Background: Results of epidemiological studies, assessing the relation between smoking and breast cancer, have been inconclusive. Our aim was to assess the carcinogenic and possibly antioestrogenic effects of cigarette smoke on risk of breast cancer.
Methods: We sent a questionnaire to 1431 women younger than age 75 years who had breast cancer and were listed on the population-based British Columbia cancer registry between June 1, 1988, and June 30, 1989. We also sent questionnaires to 1502 age-matched controls, randomly selected from the 1989 provincial voters list. We obtained information on all known and suspected risk factors for breast cancer, and on lifetime smoking, alcohol consumption, and occupational history. We assessed the effect of smoking separately for premenopausal and postmenopausal women, adjusting for confounding variables.
Findings: 318 premenopausal women and 340 controls replied. Risk of breast cancer was significantly increased (adjusted odds ratio 1.69, 95% CI 1.13-2.51) in women who had been pregnant and who started to smoke within 5 years of menarche, and in nulliparous women who smoked 20 cigarettes daily or more (7.08, 1.63-30.8) and had smoked for 20 cumulative pack-years or more (7.48, 1.59-35.2). Postmenopausal women (700 breast cancer and 685 controls) whose body-mass index increased from age 18 to current and who started to smoke after a first fullterm pregnancy had a significantly reduced risk of breast cancer (0.49, 0.27-0.89).

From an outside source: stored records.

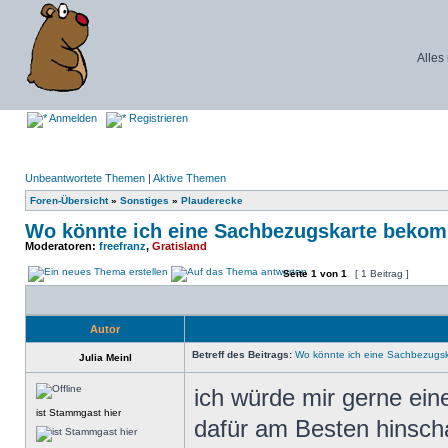
Alles
Anmelden
Registrieren
Unbeantwortete Themen
|
Aktive Themen
Foren-Übersicht
»
Sonstiges
»
Plauderecke
Wo könnte ich eine Sachbezugskarte beko
Moderatoren:
freefranz
,
Gratisland
Seite
1
von
1
[ 1 Beitrag ]
Autor
Betreff des Beitrags:
Wo könnte ich eine Sachbezug
Julia Meinl
ich würde mir gerne ein
ist Stammgast hier
dafür am Besten hinschau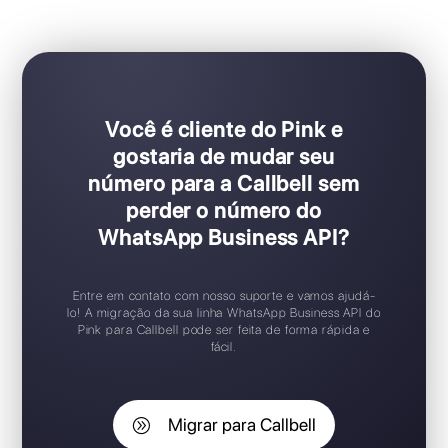
Ideal para equipes de vendas e suporte
Configuração Plug & Play
Teste gratuito disponível
Aplicativo móvel iOS / Android
Widget de chat gratuito
Suporte 24/7
Você é cliente do Pink e
gostaria de mudar seu
número para a Callbell sem
perder o número do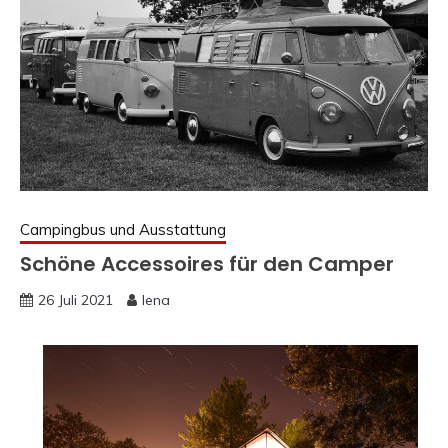
Campingbus und Ausstattung
Schöne Accessoires für den Camper
26 Juli 2021
lena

Interpretation: Our results suggest that cigarette smoke exerts a dual action on the breast, with different effects in premenopausal and postmenopausal women. Our observations reinforce the importance of smoking prevention, especially in early adolescence, and draw attention to the timing of exposure in relation to susceptibility and refractory windows in the design of studies to investigate associations between environmental carcinogens or putative endocrine disruptors and risk of breast cancer.